§ Action item
Your task is to repeat the lines below exactly, excluding any pictures they contain.

Stored entries
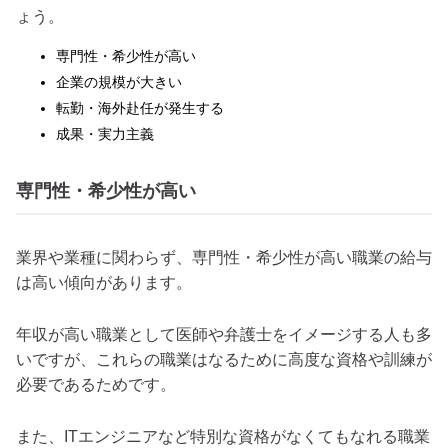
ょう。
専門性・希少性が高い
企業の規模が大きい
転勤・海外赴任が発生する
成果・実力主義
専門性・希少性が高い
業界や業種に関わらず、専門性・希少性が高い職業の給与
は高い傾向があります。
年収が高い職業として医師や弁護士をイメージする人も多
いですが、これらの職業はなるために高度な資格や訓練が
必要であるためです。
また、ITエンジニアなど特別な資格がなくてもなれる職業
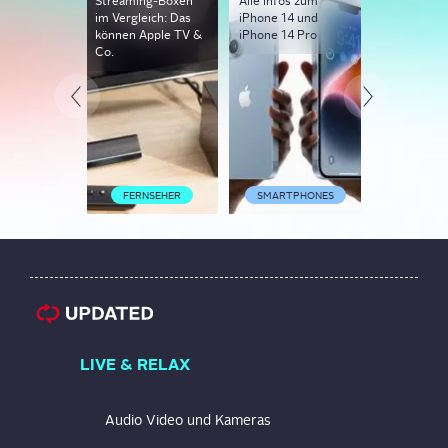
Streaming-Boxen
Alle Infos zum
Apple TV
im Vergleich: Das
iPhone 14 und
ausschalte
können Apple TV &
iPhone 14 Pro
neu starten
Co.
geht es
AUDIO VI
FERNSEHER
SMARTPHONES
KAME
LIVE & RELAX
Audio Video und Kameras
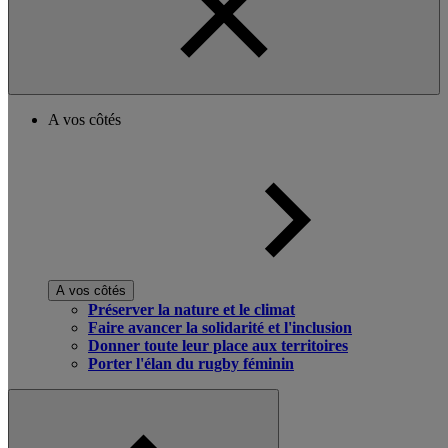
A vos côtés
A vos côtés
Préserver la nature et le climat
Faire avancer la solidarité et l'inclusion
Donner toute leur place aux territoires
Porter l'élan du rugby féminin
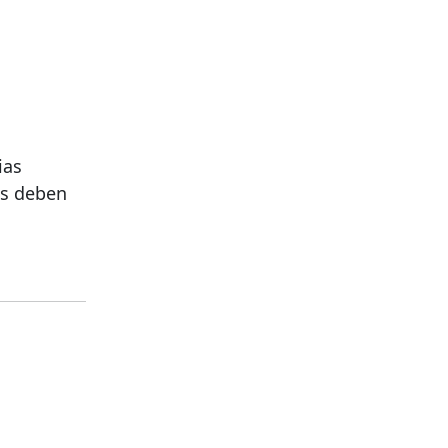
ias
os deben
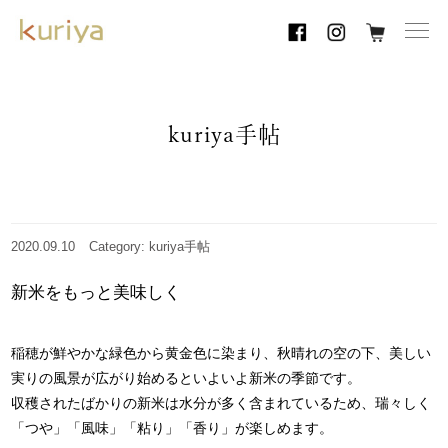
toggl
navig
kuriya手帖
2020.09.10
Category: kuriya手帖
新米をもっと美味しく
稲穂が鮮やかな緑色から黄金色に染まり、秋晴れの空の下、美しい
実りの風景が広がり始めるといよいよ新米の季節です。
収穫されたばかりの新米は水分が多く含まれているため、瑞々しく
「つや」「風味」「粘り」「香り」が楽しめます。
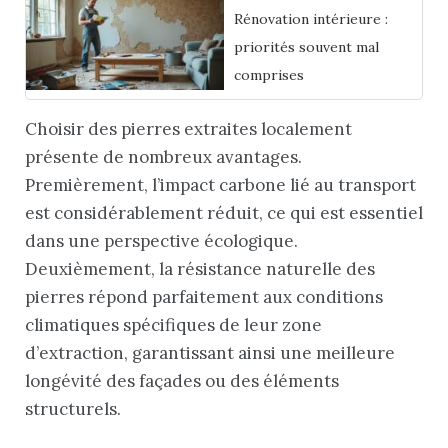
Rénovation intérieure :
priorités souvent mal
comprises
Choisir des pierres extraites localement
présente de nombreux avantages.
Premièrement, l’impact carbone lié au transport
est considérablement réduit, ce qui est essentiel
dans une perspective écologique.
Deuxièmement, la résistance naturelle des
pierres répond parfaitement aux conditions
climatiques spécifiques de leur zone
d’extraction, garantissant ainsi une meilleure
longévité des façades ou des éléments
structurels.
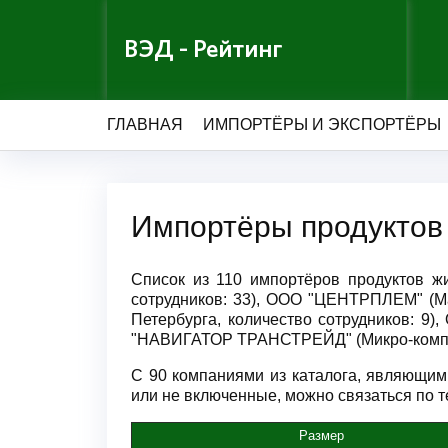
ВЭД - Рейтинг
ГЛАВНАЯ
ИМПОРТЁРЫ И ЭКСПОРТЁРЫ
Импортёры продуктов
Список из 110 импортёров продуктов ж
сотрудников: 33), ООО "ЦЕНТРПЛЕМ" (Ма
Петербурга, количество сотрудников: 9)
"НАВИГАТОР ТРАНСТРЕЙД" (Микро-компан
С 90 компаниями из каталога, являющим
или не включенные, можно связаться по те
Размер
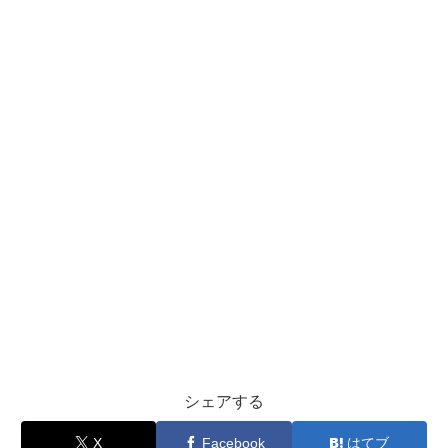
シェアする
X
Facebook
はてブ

§ Response to the task
ょう。
専門性・希少性が高い
企業の規模が大きい
転勤・海外赴任が発生する
成果・実力主義
専門性・希少性が高い
業界や業種に関わらず、専門性・希少性が高い職業の給与
は高い傾向があります。
年収が高い職業として医師や弁護士をイメージする人も多
いですが、これらの職業はなるために高度な資格や訓練が
必要であるためです。
また、ITエンジニアなど特別な資格がなくてもなれる職業
Streaming-Boxen
Alle Infos zum
Apple TV
im Vergleich: Das
iPhone 14 und
ausschalte
können Apple TV &
iPhone 14 Pro
neu starten
Co.
geht es
AUDIO VI
FERNSEHER
SMARTPHONES
KAME
LIVE & RELAX
Audio Video und Kameras
A vos côtés
A vos côtés
Préserver la nature et le climat
Faire avancer la solidarité et l'inclusion
Donner toute leur place aux territoires
Porter l'élan du rugby féminin
ias
os deben
toggl
navig
kuriya手帖
2020.09.10
Category: kuriya手帖
新米をもっと美味しく
稲穂が鮮やかな緑色から黄金色に染まり、秋晴れの空の下、美しい
実りの風景が広がり始めるといよいよ新米の季節です。
収穫されたばかりの新米は水分が多く含まれているため、瑞々しく
「つや」「風味」「粘り」「香り」が楽しめます。
Rénovation intérieure :
priorités souvent mal
comprises
Choisir des pierres extraites localement
présente de nombreux avantages.
Premièrement, l’impact carbone lié au transport
est considérablement réduit, ce qui est essentiel
dans une perspective écologique.
Deuxièmement, la résistance naturelle des
pierres répond parfaitement aux conditions
climatiques spécifiques de leur zone
d’extraction, garantissant ainsi une meilleure
longévité des façades ou des éléments
structurels.
ВЭД - Рейтинг
ГЛАВНАЯ
ИМПОРТЁРЫ И ЭКСПОРТЁРЫ
Импортёры продуктов
Список из 110 импортёров продуктов ж
сотрудников: 33), ООО "ЦЕНТРПЛЕМ" (Ма
Петербурга, количество сотрудников: 9)
"НАВИГАТОР ТРАНСТРЕЙД" (Микро-компан
С 90 компаниями из каталога, являющим
или не включенные, можно связаться по те
Размер
シェアする
X
Facebook
はてブ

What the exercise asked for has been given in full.